Palliser laughed as he finished her sentence.

“Not to know. I was not going to betray him, Miss Alicia. He evidently has one of his excellent reasons for keeping things to himself. I may mention, however, that it is not so much he who has proof as I myself.”

“You!” How could she help quite starting in her seat when his gray eyes fixed themselves on her with such a touch of finely amused malice?

“I offered him the proof last night, and it rather upset him,” he said. “He thought no one knew but himself, and he was not inclined to tell the world. He was upset because I said I had seen the man and could swear to his identity. That was why he went away so hurriedly. He no doubt went to see Strangeways and talk it over.”

“See Mr. Strangeways? But Mr. Strangeways—” Miss Alicia rose and rang the bell.

“Tell Pearson I wish to see him at once,” she said to the footman.

Palliser took in her mood without comment. He had no objection to being present when she made inquiries of Pearson.

“I hear the wheels of the dog-cart,” he remarked. “You see, I must catch my train.”

Pearson stood at the door.

“Is not Mr. Strangeways in his room, Pearson?” Miss Alicia asked.

“Mr. Temple Barholm took him to London when he last went, ma'am,” answered Pearson. “You remember he went at night. The doctor thought it best.”

“He did not tell you that, either?” said Palliser, casually.

“The dog-cart is at the door, sir,” announced Pearson.

Miss Alicia's hand was unsteady when the departing guest took it.

“Don't be disturbed,” he said considerately, “but a most singular thing has happened. When I asked so many questions about Temple Barholm's Man with the Iron Mask I asked them for curious reasons. That must be my apology. You will hear all about it later, probably from Palford & Grimby.”

When he had left the room Miss Alicia stood upon the hearth-rug as the dog-cart drove away, and she was pale. Her simple and easily disturbed brain was in a whirl. She could scarcely remember what she had heard, and could not in the least comprehend what it had seemed intended to imply, except that there had been concealed in the suggestions some disparagement of her best beloved.

Singular as it was that Pearson should return without being summoned, when she turned and found that he mysteriously stood inside the threshold again, as if she had called him, she felt a great sense of relief.

“Pearson,” she faltered, “I am rather upset by certain things which Captain Palliser has said. I am afraid I do not understand.”

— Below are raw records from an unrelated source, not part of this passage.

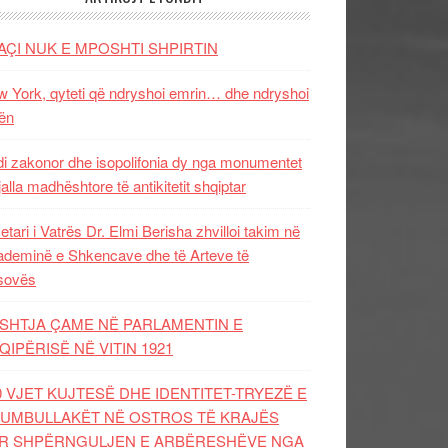
AÇI NUK E MPOSHTI SHPIRTIN
 York, qyteti që ndryshoi emrin… dhe ndryshoi
ën
i zakonor dhe isopolifonia dy nga monumentet
jalla madhështore të antikitetit shqiptar
etari i Vatrës Dr. Elmi Berisha zhvilloi takim në
deminë e Shkencave dhe të Arteve të
sovës
SHTJA ÇAME NË PARLAMENTIN E
QIPËRISË NË VITIN 1921
0 VJET KUJTESË DHE IDENTITET-TRYEZË E
UMBULLAKËT NË OSTROS TË KRAJËS
R SHPËRNGULJEN E ARBËRESHËVE NGA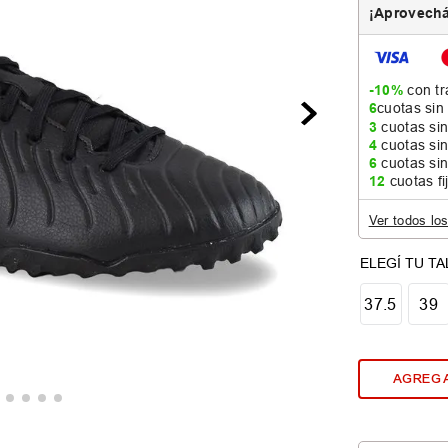
¡Aprovechá
-10%
con tr
6
cuotas sin
3
cuotas sin
4
cuotas sin
6
cuotas sin
12
cuotas fi
Ver todos lo
37.5
39
AGREGA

She looked at him helplessly, not knowing what more to say. She wished extremely that she could think of something definite.

The masterly finish of Pearson's reply lay in its neatly restrained hint of unobtrusively perceptive sympathy.

“Yes, Miss. I was afraid so. Which is why I took the liberty of stepping into the room again. I myself do not understand, but of course I do not expect to. If I may be so bold as to say it, Miss, whatever we don't understand, we both understand Mr. Temple Barholm. My instructions were to remind you, Miss, that everything would be all right.”

Miss Alicia took up her letter from the table where she had laid it down.

“Thank you, Pearson,” she said, her forehead beginning to clear itself a little. “Of course, of course. I ought not to—He told me not to—get rattled,” she added with plaintive ingenuousness, “and I ought not to, above all things.”

“Yes, Miss. It is most important that you should not.”